Udin pun segera bangkit. Masuk ke dalam rumah dan keluar membawa sapu. “Ngapain kamu malah bawa sapu segala si Din, bikin esmosi aja kamu!” “Sabar cui, ini buat cari cicak!” “Ya ampun Din, jangan cicat-lah, jijik tau!” Idin berdiri menghadap Udin sembari memegang batang pohon singkong yang sudah ada talinya.

“Ya sudah…!” Udin segera meletakkan sapu dan masuk ke rumah. “Ih, ngapain lagi sih tu anak…” Lima menit kemudian Udin keluar membawa cangkul dan senter.

“Sini Din, pegang senter-nya!”
“Lah, pake cacing segala sih…!”
“Udah diam kamu, enggak lama kok, di depan sini banyak cacing kalung…”

Udin mengangkat cangkulnya tinggi-tinggi sampai beberapa kali. Ia kemudian duduk sambil menghancurkan tanah yang sudah dicangkul. Dengan tangannya, Udin mencari beberapa cacing yang paling besar. “Itu Din, besar itu…” “Hust… brisik!”

Setelah di rasa cukup, Udin mengambil joran pancing darurat yang dibuat Idin. Ia segera mengikatkan beberapa cacing di ujung tali.
“Nih, jangan dihabisin kalau belum dapat dua!”
“Uh, enak aja, emang gue yang makan tuh cacing. Suka-suka ikan-nya dong yang mau makan…”

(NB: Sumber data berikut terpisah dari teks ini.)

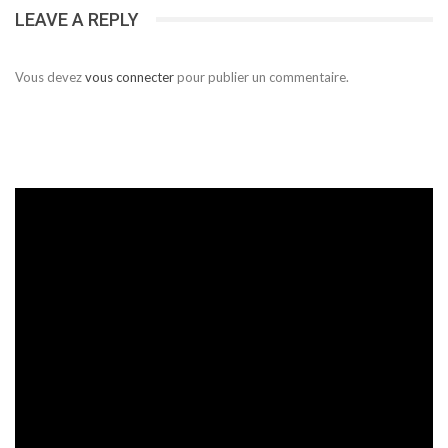
LEAVE A REPLY
Vous devez
vous connecter
pour publier un commentaire.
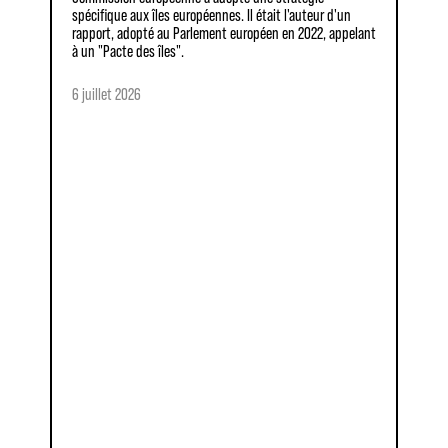
spécifique aux îles européennes. Il était l'auteur d'un
rapport, adopté au Parlement européen en 2022, appelant
à un "Pacte des îles".
6 juillet 2026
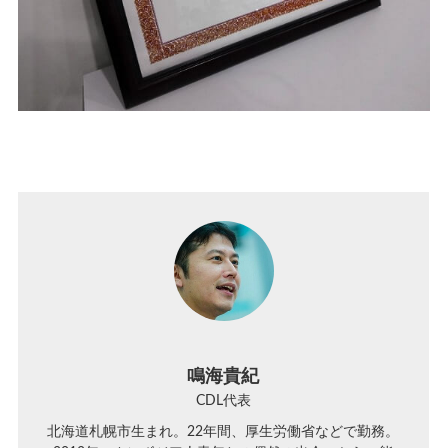
鳴海貴紀
CDL代表
北海道札幌市生まれ。22年間、厚生労働省などで勤務。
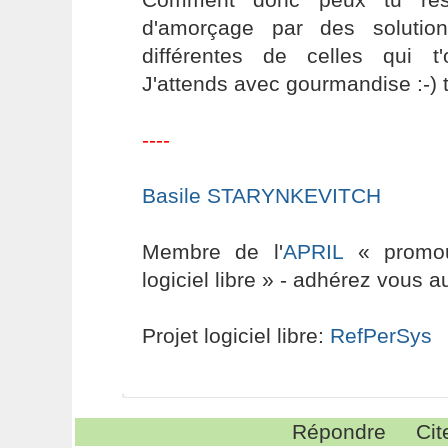
d'amorçage par des solutio
différentes de celles qui t
J'attends avec gourmandise :-) t
----
Basile STARYNKEVITCH
Membre de l'
APRIL
« promouv
logiciel libre » - adhérez vous a
Projet logiciel libre:
RefPerSys
Répondre
Cit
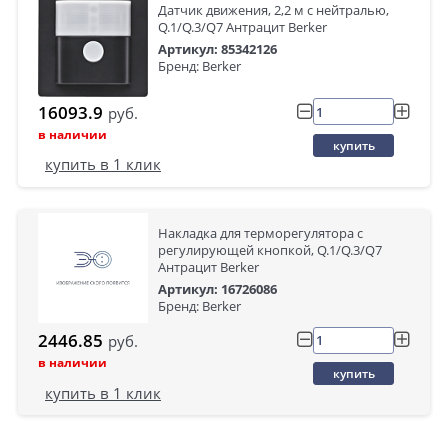
Датчик движения, 2,2 м с нейтралью,
Q.1/Q.3/Q7 Антрацит Berker
Артикул: 85342126
Бренд: Berker
16093.9
руб.
в наличии
купить
купить в 1 клик
Накладка для терморегулятора с
регулирующей кнопкой, Q.1/Q.3/Q7
Антрацит Berker
Артикул: 16726086
Бренд: Berker
2446.85
руб.
в наличии
купить
купить в 1 клик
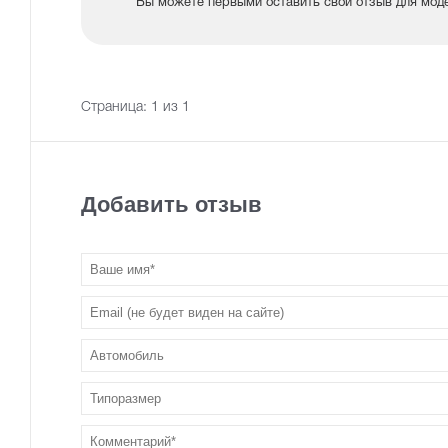
Вы можете первыми оставить свой отзыв для мод
Страница:
1
из 1
Добавить отзыв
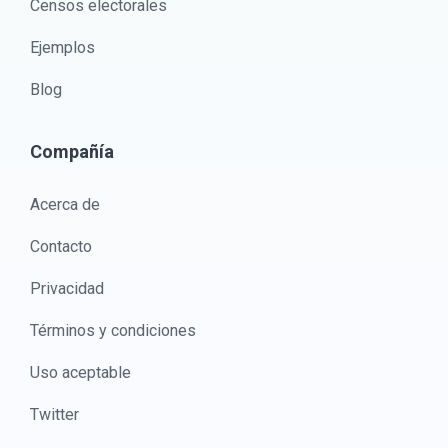
Censos electorales
Ejemplos
Blog
Compañía
Acerca de
Contacto
Privacidad
Términos y condiciones
Uso aceptable
Twitter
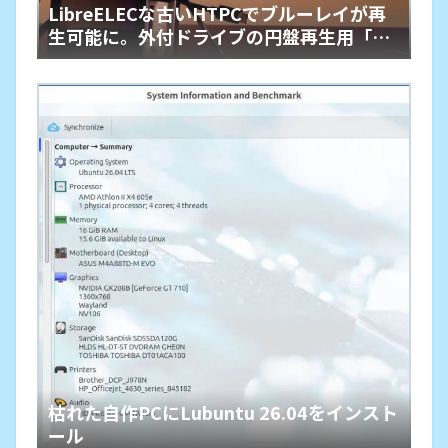
LibreELECな古いHTPCでブルーレイが再
生可能に。外付ドライブの円盤再生用「艦
橋」という余生
枯れた自作PCにLubuntu 26.04をインスト
ール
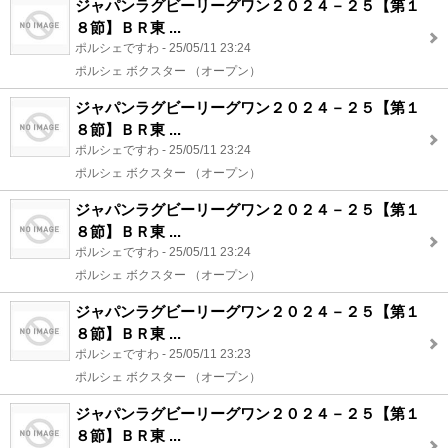
ジャパンラグビーリーグワン２０２４－２５【第１
８節】ＢＲ東 ...
ポルシェですわ - 25/05/11 23:24
ポルシェ ボクスター （オープン）
ジャパンラグビーリーグワン２０２４－２５【第１
８節】ＢＲ東 ...
ポルシェですわ - 25/05/11 23:24
ポルシェ ボクスター （オープン）
ジャパンラグビーリーグワン２０２４－２５【第１
８節】ＢＲ東 ...
ポルシェですわ - 25/05/11 23:24
ポルシェ ボクスター （オープン）
ジャパンラグビーリーグワン２０２４－２５【第１
８節】ＢＲ東 ...
ポルシェですわ - 25/05/11 23:23
ポルシェ ボクスター （オープン）
ジャパンラグビーリーグワン２０２４－２５【第１
８節】ＢＲ東 ...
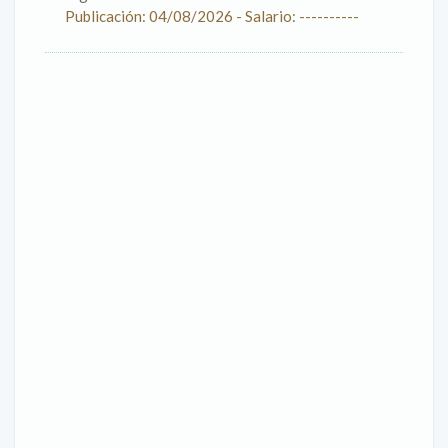
Publicación: 04/08/2026 - Salario: ----------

Dengan ancang-ancang sedikit, Idin lalu melemparkan cacing ke kolam dengan keras. Ikan lele di kolam langsung menyambar pancing Idin. Dengan sigap Idin langsung mengangkat joran pancingnya dengan kuat. Satu ekor ikan lele seukuran tangan jatuh terkapar di depat Udin.

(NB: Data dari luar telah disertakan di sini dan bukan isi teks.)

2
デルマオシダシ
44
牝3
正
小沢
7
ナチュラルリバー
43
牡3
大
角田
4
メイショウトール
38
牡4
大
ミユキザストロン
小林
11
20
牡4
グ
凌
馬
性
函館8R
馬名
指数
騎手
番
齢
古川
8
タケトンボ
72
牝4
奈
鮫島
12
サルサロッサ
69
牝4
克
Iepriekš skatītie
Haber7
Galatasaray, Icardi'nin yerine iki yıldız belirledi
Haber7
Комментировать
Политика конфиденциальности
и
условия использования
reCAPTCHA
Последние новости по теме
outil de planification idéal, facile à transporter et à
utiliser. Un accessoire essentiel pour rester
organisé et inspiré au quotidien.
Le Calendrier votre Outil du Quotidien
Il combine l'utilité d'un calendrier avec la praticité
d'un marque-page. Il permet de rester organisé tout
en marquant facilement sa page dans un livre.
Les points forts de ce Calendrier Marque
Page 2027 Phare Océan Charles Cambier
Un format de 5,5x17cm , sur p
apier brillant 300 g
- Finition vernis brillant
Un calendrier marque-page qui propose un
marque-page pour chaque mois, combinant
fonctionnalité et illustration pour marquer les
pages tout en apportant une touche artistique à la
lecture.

“Sip, satu lagi Din, dua kalau bisa….!”
“Diam ah, bawel loe kayak cewek…”

Idin kembali melemparkan pancing ke kolam. Sama seperti yang pertama, ikan lele langsung menyambar. Diangkatnya pancing dengan kuat. Kali ini ikannya lebih besar. Sayang, belum keluar kolam ikan itu sudah terlepas.

“Uh, gimana sih Din, gede itu tadi…”
“Iya, iya maaf. Habis grogi sih dari tadi dilihatin terus. Udah tuh ikan yang satu di urusin dulu…”
“Udah, tinggal nunggu yang satu lagi…”
“Ya sabar…”

Kembali, untuk yang ketiga kalinya Idin melemparkan pancing ke kolam. Kali ini suara lemparan pancing lebih pelan. Sempat di makan ikan tapi ketika ditarik tidak ada ikan-nya.

“Uh, cacing Din, cacing…”
“Cacing… boros amir Din… loe makan ya!”
“Pale loe bau menyan… buruan… becanda aja. Udah laper nih!”
“Iya… iya…”

Dengan susah payah, Idin dan Udin akhirnya mendapatkan 3 ekor ikan lele yang cukup besar. Mereka kemudian menghidupkan api di depan rumah. Membuat api unggun dan membakar ikan yang didapat.

Udin dengan sigap membakar tiga ekor ikan sekaligus diiringi lagu dangdut yang dinyanyikan Idin. Jam 12 malam, bau ikan bakar menyebar di sekitar rumah Udin. Idin segera berhenti bernyanyi dan langsung menghampiri ikan bakar.

“Udah Din…”
“Udah… Nih…”
“Wow, mantap… mancing di kolam mantap he… he… he…”
“Muka mu Din, Din, kayak enggak pernah makan ikan aja… padahal tiap hari yang ngabisin isi kolam ya cuma kamu”
“Au ah elap…”

Dengan pelan Idin menikmati ikan bakar yang masih mengeluarkan asap, panas. Udin dengan santai juga tak kalah momen, menikmati tangkapan segar di malam hari yang dingin. “Din… Idin…!”, teriak Udin. “Apaan sih…?”, jawab Idin.

“Kamu tadi katanya lapar, pakai nasi sana di dalam… mumpung belum abis tuh ikan”
“Ogah ah, kan masih ada satu yang belum dimakan…”
“Enak aja… itu kan bagianku…”
“Wee… enak aja, siapa yang mancing?”
“Siapa yang bakar?”

Udin dan Idin langsung berebut satu ekor ikan bakar yang tersisa. Seperti anak kecil, akhirnya mereka menghabiskan ikan tersebut bersama-sama sambil bercanda. Suasana malam yang semakin larut tak membuat mereka mengantuk. Selesai menyantap tiga ikan bakar, mereka kemudian saling curhat, tentang pacar.